If you're like me, this "personal version control" concept works out something like this: "Okay, what system should I use? Well, everyone knows that RCS is old-fashioned, and out-of-date. CVS was the next generation, but that's been getting a lot of criticism lately. But then it still is pretty widely used, and there are so many different competitors... Eh, I'll try CVS. I'm not likely to need any really fancy features. And maybe I should learn something about administering CVS, anyway".

So you hassle with CVS: you get it installed, you figure out the arcane art of creating a central repository (the obvious docs do not at all make it clear what the different parameters actually do, so you have to mess with it a few times), then you get to noodle around your strategy about exactly which locations you're going to put under CVS ("everything" is pretty clearly an absurdly anal-retentive answer... if you've got a few gigs of MP3s that you just listen to, putting them under version control would be pretty useless), maybe you then look into different front ends to CVS to avoid doing a lot of manual check-in and check-out commands, then you're ready to settle down to work, feeling virtuous and studly because any project you work on is now "under control" --

Then you decide you want to re-name some files. Maybe you want to re-structure a project, moving whole directories around. How do you do that with CVS? Answer: you're supposed to edit the repository directly.

But the real answer though -- if you're someone like me -- is to throw-away your existing repository, re-organize things, then just create a new repository. You lose your pain-stakingly created file histories, but how much hassle is it worth to preserve them? After all, you've got other things to do, this CVS management thing is just a sideline for you...
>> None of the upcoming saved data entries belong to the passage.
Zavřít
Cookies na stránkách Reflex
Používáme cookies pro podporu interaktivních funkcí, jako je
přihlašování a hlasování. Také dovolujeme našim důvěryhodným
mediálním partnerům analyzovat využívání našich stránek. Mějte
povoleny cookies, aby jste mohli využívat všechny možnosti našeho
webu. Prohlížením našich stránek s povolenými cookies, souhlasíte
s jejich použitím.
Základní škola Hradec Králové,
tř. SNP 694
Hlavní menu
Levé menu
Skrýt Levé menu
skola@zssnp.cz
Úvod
Conclusion: CVS really does suck. And it doesn't just suck for big projects (where the branching and tagging features are known to be pretty clunky), it sucks for small projects too.

Version Control Front-ends (warning: emacs evangelism in disguise)

A brief digression that isn't really. When I mentioned "version control front-ends", what was I talking about? I was talking about an "IDE" of course. In particular, I was talking about the world's first IDE, the world's most flexible IDE, which works with the widest assortment of languages: emacs. (And for me, this means "Gnu emacs", but should you be a fan of xemacs, you will get no disrespect from me.)

I was actually mildly confused about how to do this with emacs, because I was someone who'd been using the proprietary "perforce" version control system at work, and that has it's own elisp package to integrate it with emacs, "p4.el". So when I wanted to experiment with using CVS on my own (I'd worked at places that use it, of course, but never tried to use it from within emacs), I went looking for a "cvs.el" package to work with it. As it turns out, what you really want is "vc.el". Emacs culture being what it is, they attempted to write one general front-end elisp package that you could use with different back-end version control systems. As is often the case however, this idea met with mixed success, and the only version control systems supported by "vc.el" are CVS and RCS (oh, and SCCS, about which I know very little -- and this list of supported vc systems is constantly exapnding -- November 25, 2007).

But okay, vc.el is the way to go, and it's well documented in the emacs manual (the on-line version of which is just an "M-x help i m emacs <RET>" away. It actually turns out to be pretty convienient to use. The common comands all use the "C-x v" prefix, and mostly you just use "C-x v v" which makes a guess about what you're likely to want to do next and does it. Need to check-out a file? "C-x v v". Ready to check it in? "C-x v v". (Which then opens up a temporary emacs buffer to prompt you to type in a log message.)

Stumbling into RCS

And if you want to put a file under version control that isn't already, what do you do? "C-x v v", of course.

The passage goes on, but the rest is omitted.